Im März 2012 leitete die IV-Stelle eine Rentenrevision ein (Urk. 8/62), woraufhin sie einen Auszug aus dem individuellen Konto (Urk. 8/63) einholte, die weiteren Akten der SUVA (Urk. 8/64) beizog und die Versicherte psychiatrisch untersuchen liess (Gutachten vom 10. April 2014; Urk. 8/77). Nach durchgeführtem Vorbescheidverfahren (Urk. 8/80, Urk. 8/83) hob die IVStelle die bisherige Rente in Anwendung von lit. a Abs. 1 der Schlussbestimmung der Änderung des Bundesgesetzes über die Invalidenversicherung (IVG) vom 18. März 2011 mit Verfügung vom 14. April 2015 auf (Urk. 2). Am 22. April 2015 erging der Vorbescheid betreffend Aufhebung der Hilflosenentschädigung (Urk. 8/97).

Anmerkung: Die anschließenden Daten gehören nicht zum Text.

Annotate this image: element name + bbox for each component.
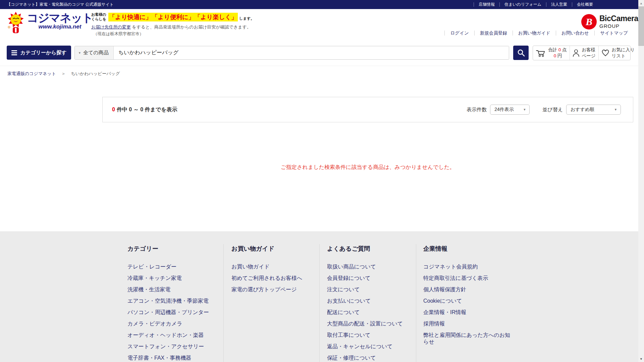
cart-icon — [536, 49, 546, 57]
site-title: 【コジマネット】家電・電化製品のコジマ 公式通販サイト — [7, 2, 114, 7]
footer-column-title: お買い物ガイド — [231, 245, 315, 253]
search-scope-dropdown[interactable]: ▼ 全ての商品 — [75, 46, 114, 59]
search-bar: ▼ 全ての商品 — [74, 46, 509, 60]
breadcrumb-current: ちいかわハッピーバッグ — [71, 71, 120, 76]
favorites-button[interactable]: お気に入りリスト — [598, 46, 637, 60]
utility-box: 合計 0 点 0 円 お客様ページ お気に入りリスト — [533, 46, 631, 60]
footer-link[interactable]: 洗濯機・生活家電 — [127, 286, 219, 293]
footer-link[interactable]: テレビ・レコーダー — [127, 263, 219, 270]
footer-column-title: よくあるご質問 — [327, 245, 411, 253]
footer-link[interactable]: 保証・修理について — [327, 355, 411, 361]
header-link[interactable]: サイトマップ — [594, 31, 633, 36]
footer-link[interactable]: 冷蔵庫・キッチン家電 — [127, 275, 219, 282]
footer-link[interactable]: 取扱い商品について — [327, 263, 411, 270]
footer-link[interactable]: オーディオ・ヘッドホン・楽器 — [127, 332, 219, 339]
header: コジマネット www.kojima.net お客様の くらしを 「より快適に」「… — [0, 9, 644, 37]
vertical-scrollbar[interactable]: ▲ ▼ — [638, 0, 644, 362]
scroll-down-arrow-icon[interactable]: ▼ — [638, 356, 644, 362]
footer-column-title: カテゴリー — [127, 245, 219, 253]
biccamera-group-label: GROUP — [599, 23, 638, 29]
footer-link[interactable]: 個人情報保護方針 — [423, 286, 511, 293]
account-button[interactable]: お客様ページ — [570, 46, 598, 60]
tagline-highlight: 「より快適に」「より便利に」「より楽しく」 — [108, 13, 238, 21]
biccamera-group-logo[interactable]: B BicCamera GROUP — [581, 14, 638, 29]
footer-link[interactable]: 注文について — [327, 286, 411, 293]
kojima-mascot-icon — [6, 12, 25, 34]
magnifier-icon — [517, 49, 525, 57]
per-page-select[interactable]: 24件表示 ▼ — [490, 105, 530, 115]
footer-link[interactable]: エアコン・空気清浄機・季節家電 — [127, 298, 219, 304]
category-menu-button[interactable]: カテゴリーから探す — [7, 46, 71, 60]
heart-icon — [601, 49, 609, 57]
footer-link[interactable]: 初めてご利用されるお客様へ — [231, 275, 315, 282]
search-button[interactable] — [513, 46, 529, 60]
footer-link[interactable]: 会員登録について — [327, 275, 411, 282]
footer-column-corporate: 企業情報 コジマネット会員規約特定商取引法に基づく表示個人情報保護方針Cooki… — [423, 245, 511, 350]
search-input[interactable] — [114, 46, 509, 59]
search-row: カテゴリーから探す ▼ 全ての商品 合計 0 点 0 円 — [0, 37, 644, 66]
caret-down-icon: ▼ — [78, 51, 81, 55]
footer-divider — [319, 244, 320, 362]
footer-column-categories: カテゴリー テレビ・レコーダー冷蔵庫・キッチン家電洗濯機・生活家電エアコン・空気… — [127, 245, 219, 362]
header-link[interactable]: ログイン — [444, 31, 474, 36]
logo-name: コジマネット — [27, 12, 93, 24]
footer-link[interactable]: 電子辞書・FAX・事務機器 — [127, 355, 219, 361]
person-icon — [573, 49, 580, 57]
footer-link[interactable]: カメラ・ビデオカメラ — [127, 320, 219, 327]
footer-link[interactable]: 企業情報・IR情報 — [423, 309, 511, 316]
footer-link[interactable]: パソコン・周辺機器・プリンター — [127, 309, 219, 316]
topbar-link[interactable]: 住まいのリフォーム — [499, 2, 546, 7]
footer-column-guide: お買い物ガイド お買い物ガイド初めてご利用されるお客様へ家電の選び方トップページ — [231, 245, 315, 298]
breadcrumb: 家電通販のコジマネット ＞ ちいかわハッピーバッグ — [7, 71, 120, 77]
footer-link[interactable]: 取付工事について — [327, 332, 411, 339]
footer-link[interactable]: 特定商取引法に基づく表示 — [423, 275, 511, 282]
current-location-text: （現在は栃木県宇都宮市） — [91, 31, 254, 37]
results-count: 0件中 0 ～ 0 件までを表示 — [103, 106, 177, 113]
caret-down-icon: ▼ — [614, 108, 617, 111]
cart-button[interactable]: 合計 0 点 0 円 — [533, 46, 570, 60]
footer-link[interactable]: お買い物ガイド — [231, 263, 315, 270]
footer-link[interactable]: 家電の選び方トップページ — [231, 286, 315, 293]
header-link[interactable]: お買い物ガイド — [513, 31, 556, 36]
tagline-prefix: お客様の くらしを — [91, 12, 106, 22]
footer-link[interactable]: 配送について — [327, 309, 411, 316]
header-link[interactable]: お問い合わせ — [556, 31, 594, 36]
biccamera-mark-icon: B — [581, 14, 597, 29]
results-toolbar: 0件中 0 ～ 0 件までを表示 表示件数 24件表示 ▼ 並び替え おすすめ順… — [102, 97, 633, 122]
topbar-links: 店舗情報住まいのリフォーム法人営業会社概要 — [474, 2, 598, 7]
footer-column-faq: よくあるご質問 取扱い商品について会員登録について注文についてお支払いについて配… — [327, 245, 411, 362]
topbar-link[interactable]: 店舗情報 — [474, 2, 499, 7]
sort-select[interactable]: おすすめ順 ▼ — [566, 105, 621, 115]
no-results-message: ご指定されました検索条件に該当する商品は、みつかりませんでした。 — [102, 164, 633, 171]
delivery-address-link[interactable]: お届け先住所の変更 — [91, 24, 131, 29]
footer-link[interactable]: スマートフォン・アクセサリー — [127, 343, 219, 350]
footer-divider — [223, 244, 224, 362]
tagline: お客様の くらしを 「より快適に」「より便利に」「より楽しく」 します。 お届け… — [91, 12, 254, 37]
delivery-notice-text: をすると、商品発送場所からのお届け目安が確認できます。 — [131, 24, 251, 29]
topbar: 【コジマネット】家電・電化製品のコジマ 公式通販サイト 店舗情報住まいのリフォー… — [0, 0, 644, 9]
topbar-link[interactable]: 法人営業 — [546, 2, 572, 7]
breadcrumb-separator: ＞ — [61, 71, 66, 76]
tagline-suffix: します。 — [239, 16, 254, 21]
footer-divider — [416, 244, 416, 362]
scroll-up-arrow-icon[interactable]: ▲ — [638, 0, 644, 6]
breadcrumb-home-link[interactable]: 家電通販のコジマネット — [7, 71, 56, 76]
footer-link[interactable]: Cookieについて — [423, 298, 511, 304]
kojima-logo[interactable]: コジマネット www.kojima.net — [6, 12, 93, 34]
topbar-link[interactable]: 会社概要 — [572, 2, 598, 7]
sort-label: 並び替え — [542, 107, 563, 113]
footer-link[interactable]: 弊社と雇用関係にあった方へのお知らせ — [423, 332, 511, 345]
scrollbar-thumb[interactable] — [638, 6, 644, 46]
biccamera-brand: BicCamera — [599, 15, 638, 22]
footer-link[interactable]: 採用情報 — [423, 320, 511, 327]
footer-link[interactable]: コジマネット会員規約 — [423, 263, 511, 270]
footer-link[interactable]: 大型商品の配送・設置について — [327, 320, 411, 327]
hamburger-icon — [11, 50, 17, 55]
footer-link[interactable]: 返品・キャンセルについて — [327, 343, 411, 350]
footer-link[interactable]: お支払いについて — [327, 298, 411, 304]
per-page-label: 表示件数 — [467, 107, 487, 113]
caret-down-icon: ▼ — [523, 108, 526, 111]
logo-url: www.kojima.net — [27, 23, 93, 30]
header-link[interactable]: 新規会員登録 — [474, 31, 513, 36]
header-links: ログイン新規会員登録お買い物ガイドお問い合わせサイトマップ — [444, 31, 633, 36]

2. Gegen die Verfügung vom 14. April 2015 erhob die Versicherte am 13. Mai 2015 Beschwerde (Urk. 1) und beantragte, der betreffende Entscheid sei aufzuheben und es sei ihr weiterhin eine ganze Rente zuzusprechen. In verfahrensrechtlicher Hinsicht beantragte sie die Wiederherstellung der aufschiebenden Wirkung der Beschwerde sowie die Bewilligung der unentgeltlichen Prozessführung und Gewährung eines unentgeltlichen Rechtsvertreters in der Person von Rechtsanwalt Daniel Christe (S. 2). Das Gesuch um unentgeltliche Rechtspflege zog die Versicherte aufgrund erfolgter Kostengutsprache ihres Rechtsschutzversicherers mit Zuschrift vom 21. Mai 2015 zurück (Urk. 6). Mit Beschwerdeantwort vom 19. Juni 2015 (Urk. 7) schloss die IV-Stelle auf Abweisung der Beschwerde und beantragte die Aufrechterhaltung des Entzugs der aufschiebenden Wirkung.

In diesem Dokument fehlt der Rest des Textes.